Today, while browsing through Boke Garden, I came across a blog post that introduces commonly asked programming questions in software company interviews. I decided to solve them in advance, as I was well-prepared. If any of you have experienced these problems before, please feel free to leave a comment. Thank you!
- Given an arbitrary integer n, please write an algorithm to calculate the result of 1-2+3-4+5-6+7...n.
Wrong answer: If you answer like this, with an additional FOR loop, the efficiency will be very low, O(n).
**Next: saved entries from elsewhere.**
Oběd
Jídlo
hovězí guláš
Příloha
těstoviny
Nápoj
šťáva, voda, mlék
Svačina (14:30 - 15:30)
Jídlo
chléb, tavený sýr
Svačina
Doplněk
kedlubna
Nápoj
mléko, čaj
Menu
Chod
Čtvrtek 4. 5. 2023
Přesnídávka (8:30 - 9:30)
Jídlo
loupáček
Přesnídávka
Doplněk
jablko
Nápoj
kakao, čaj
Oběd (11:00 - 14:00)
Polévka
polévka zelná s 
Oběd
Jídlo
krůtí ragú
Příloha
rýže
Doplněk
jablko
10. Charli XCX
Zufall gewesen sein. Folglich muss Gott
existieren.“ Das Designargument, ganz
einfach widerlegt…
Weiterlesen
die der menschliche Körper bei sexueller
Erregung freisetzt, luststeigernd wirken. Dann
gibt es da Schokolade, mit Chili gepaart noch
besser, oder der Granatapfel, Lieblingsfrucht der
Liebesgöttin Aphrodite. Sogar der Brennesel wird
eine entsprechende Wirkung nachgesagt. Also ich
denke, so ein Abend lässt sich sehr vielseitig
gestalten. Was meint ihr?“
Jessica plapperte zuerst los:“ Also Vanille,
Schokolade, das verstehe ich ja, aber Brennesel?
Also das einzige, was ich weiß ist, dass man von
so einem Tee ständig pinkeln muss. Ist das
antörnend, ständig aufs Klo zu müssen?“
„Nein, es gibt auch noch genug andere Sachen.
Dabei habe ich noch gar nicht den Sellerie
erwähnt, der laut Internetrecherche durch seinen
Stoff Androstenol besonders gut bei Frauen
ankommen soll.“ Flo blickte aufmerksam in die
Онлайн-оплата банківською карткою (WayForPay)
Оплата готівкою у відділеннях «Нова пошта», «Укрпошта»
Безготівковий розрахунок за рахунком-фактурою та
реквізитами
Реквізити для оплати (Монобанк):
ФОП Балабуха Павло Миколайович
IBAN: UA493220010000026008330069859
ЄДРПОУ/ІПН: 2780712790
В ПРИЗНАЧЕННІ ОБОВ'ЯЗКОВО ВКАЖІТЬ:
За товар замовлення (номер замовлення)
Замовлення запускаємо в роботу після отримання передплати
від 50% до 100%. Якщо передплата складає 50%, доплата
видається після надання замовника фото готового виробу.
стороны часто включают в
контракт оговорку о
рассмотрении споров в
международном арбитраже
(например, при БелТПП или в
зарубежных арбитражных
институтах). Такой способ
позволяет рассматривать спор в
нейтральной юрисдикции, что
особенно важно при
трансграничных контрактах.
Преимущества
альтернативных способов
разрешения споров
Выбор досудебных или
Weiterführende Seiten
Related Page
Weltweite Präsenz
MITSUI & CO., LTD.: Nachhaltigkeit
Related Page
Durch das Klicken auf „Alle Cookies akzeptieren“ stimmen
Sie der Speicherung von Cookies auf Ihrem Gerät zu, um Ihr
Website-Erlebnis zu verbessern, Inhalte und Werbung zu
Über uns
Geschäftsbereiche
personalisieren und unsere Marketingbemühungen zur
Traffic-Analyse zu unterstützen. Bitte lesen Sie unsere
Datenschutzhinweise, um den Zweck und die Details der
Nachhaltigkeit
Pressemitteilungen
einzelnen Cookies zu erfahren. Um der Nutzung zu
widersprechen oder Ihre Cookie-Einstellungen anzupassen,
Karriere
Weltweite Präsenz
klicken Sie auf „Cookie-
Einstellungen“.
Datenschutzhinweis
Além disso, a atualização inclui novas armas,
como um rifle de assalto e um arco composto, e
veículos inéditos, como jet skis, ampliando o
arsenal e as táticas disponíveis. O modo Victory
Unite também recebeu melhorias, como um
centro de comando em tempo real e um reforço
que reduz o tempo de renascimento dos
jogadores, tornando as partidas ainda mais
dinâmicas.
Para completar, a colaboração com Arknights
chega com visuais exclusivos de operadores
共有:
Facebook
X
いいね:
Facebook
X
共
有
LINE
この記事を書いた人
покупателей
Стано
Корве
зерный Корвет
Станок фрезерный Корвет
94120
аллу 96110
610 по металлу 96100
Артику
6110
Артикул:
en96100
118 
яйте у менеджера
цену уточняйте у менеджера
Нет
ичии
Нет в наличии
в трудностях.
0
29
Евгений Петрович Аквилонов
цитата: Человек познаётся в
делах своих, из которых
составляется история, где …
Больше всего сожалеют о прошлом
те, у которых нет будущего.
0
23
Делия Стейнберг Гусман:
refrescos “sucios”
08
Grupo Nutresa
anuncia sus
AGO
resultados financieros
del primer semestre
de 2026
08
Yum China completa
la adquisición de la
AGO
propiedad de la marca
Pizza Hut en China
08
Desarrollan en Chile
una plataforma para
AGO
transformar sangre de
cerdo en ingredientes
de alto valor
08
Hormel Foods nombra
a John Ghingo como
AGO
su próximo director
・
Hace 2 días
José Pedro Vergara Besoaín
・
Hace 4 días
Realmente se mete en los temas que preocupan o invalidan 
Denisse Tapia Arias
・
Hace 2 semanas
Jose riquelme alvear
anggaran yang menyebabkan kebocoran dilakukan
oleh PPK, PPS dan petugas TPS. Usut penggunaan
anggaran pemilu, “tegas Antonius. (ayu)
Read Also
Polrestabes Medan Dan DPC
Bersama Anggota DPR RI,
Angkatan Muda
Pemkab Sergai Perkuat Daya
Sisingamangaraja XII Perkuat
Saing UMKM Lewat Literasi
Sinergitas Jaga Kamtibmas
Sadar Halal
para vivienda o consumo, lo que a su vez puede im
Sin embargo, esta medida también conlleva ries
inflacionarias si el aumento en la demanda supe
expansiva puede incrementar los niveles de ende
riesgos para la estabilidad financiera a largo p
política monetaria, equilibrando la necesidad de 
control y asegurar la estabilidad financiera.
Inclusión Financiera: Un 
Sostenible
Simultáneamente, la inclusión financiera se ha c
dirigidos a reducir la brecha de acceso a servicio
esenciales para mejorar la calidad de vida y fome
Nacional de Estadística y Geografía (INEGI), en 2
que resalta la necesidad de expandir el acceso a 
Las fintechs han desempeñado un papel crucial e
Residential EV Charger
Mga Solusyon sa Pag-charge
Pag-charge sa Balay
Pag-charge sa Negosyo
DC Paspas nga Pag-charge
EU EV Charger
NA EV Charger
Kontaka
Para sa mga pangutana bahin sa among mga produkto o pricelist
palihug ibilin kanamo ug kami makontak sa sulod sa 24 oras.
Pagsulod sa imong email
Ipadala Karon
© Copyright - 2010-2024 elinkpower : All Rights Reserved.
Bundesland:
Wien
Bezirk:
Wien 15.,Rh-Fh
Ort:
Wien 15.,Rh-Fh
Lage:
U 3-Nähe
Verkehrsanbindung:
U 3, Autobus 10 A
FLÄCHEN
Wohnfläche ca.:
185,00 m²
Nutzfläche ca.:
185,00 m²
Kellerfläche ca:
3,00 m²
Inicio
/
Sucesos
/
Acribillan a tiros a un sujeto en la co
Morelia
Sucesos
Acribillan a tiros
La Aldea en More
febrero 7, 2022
Software companies definitely won't hire you.
int n = this.TextBox1.Text.ToString();
// The original text is incorrect, in C# language, it should be changed to int n = Int.Parse(this.TextBox1.Text.ToString());
int Sum = 0;
for (int i = 0; i < n + 1; i++)
{
if ((i % 2) == 1)
{
Sum += i;
}
else
{
Sum = Sum - i;
}
}
Correct answer: Analyzing the structure of the equation, we can see that (1-2) = (3-4) = ... = (2n-1)-(2n) = -1. Therefore, we can deduce the result using backtracking. The result is n/2 times -1 plus n, and then we can determine the sign of n to know the result. This algorithm only has a cost of O(1).
int n = input();
int result = (-1) * (n/2) + (n) * (n%2 ? -1:1);
printf("%d", result);
- Given an arbitrary integer n, display the last four digits of n raised to the power of 2008.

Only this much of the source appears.